Henson confessed that he was worried about what his children and grandchildren will have left.

He revealed that they want to protest.

“This is not politics no, this is Layou! and we everyday life. We everyday life of bathing on the beach. This is the onliest piece … we get! When I get older I can’t walk go Bambareaux go bathe- get a sea bath. So we have to protect this. We have to protect this,” Henson explained.

Another female resident protested that, “We want we only beach …[to] bathe with!”, adding that there was already a jetty, including a stone jetty where barges dock.

Laverne Adams-McKenzie is running one of the petitions that have been triggered around the town, and on Wednesday had four pages of names listed.

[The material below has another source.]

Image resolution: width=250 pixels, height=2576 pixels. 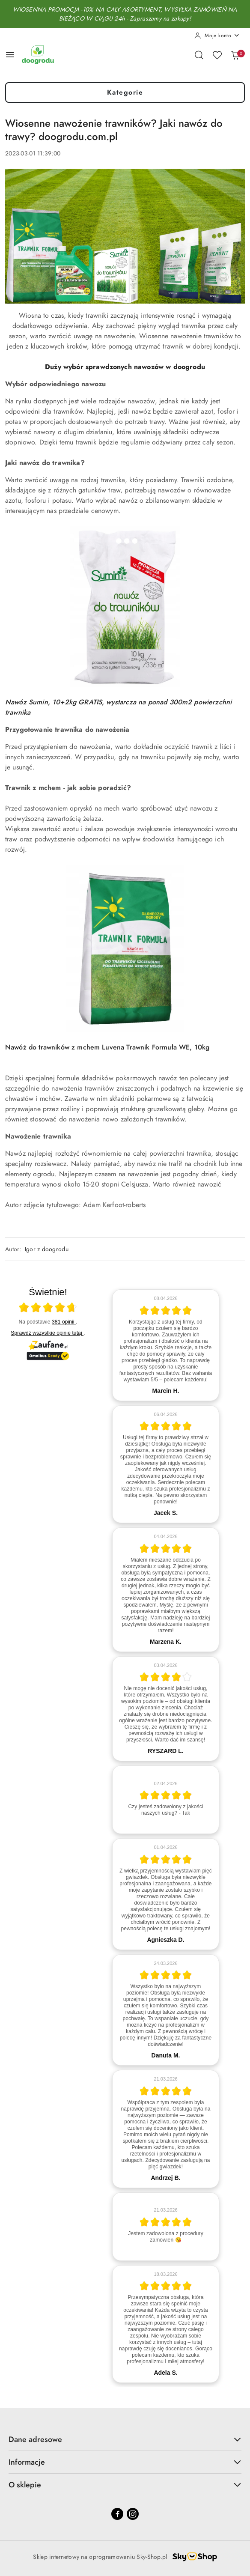 I want to click on [Instagram], so click(x=133, y=2514). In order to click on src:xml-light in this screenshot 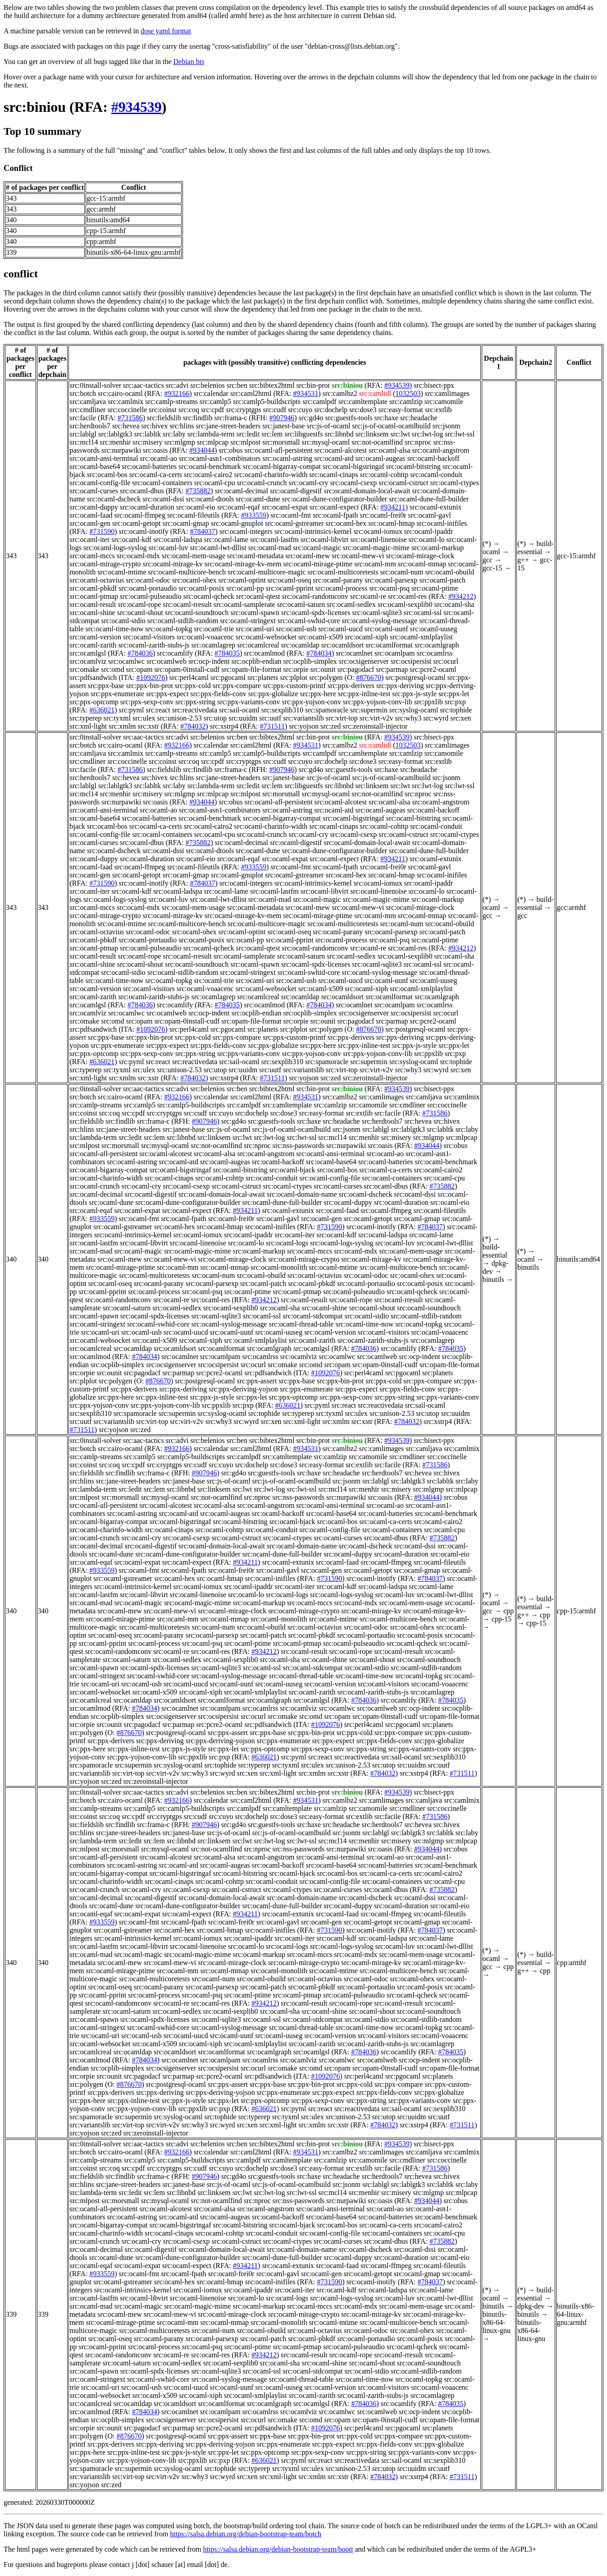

“This is the only recreation the kids have. The old people come here every morning for a swim and now the jetty is just going to ruin the beach. We’re not interested in ruining our beach, or the pollution that comes with all this,” she said, adding that they need help from the powers that be to stop it.

“These people in Layou they have nothing, they have nothing! You’re gonna take the beach away? These people got nothing. They have their beach and they’re gonna take that? No way,” she said.

They intend to gather at the beach this weekend to demonstrate against the proposed jetty project.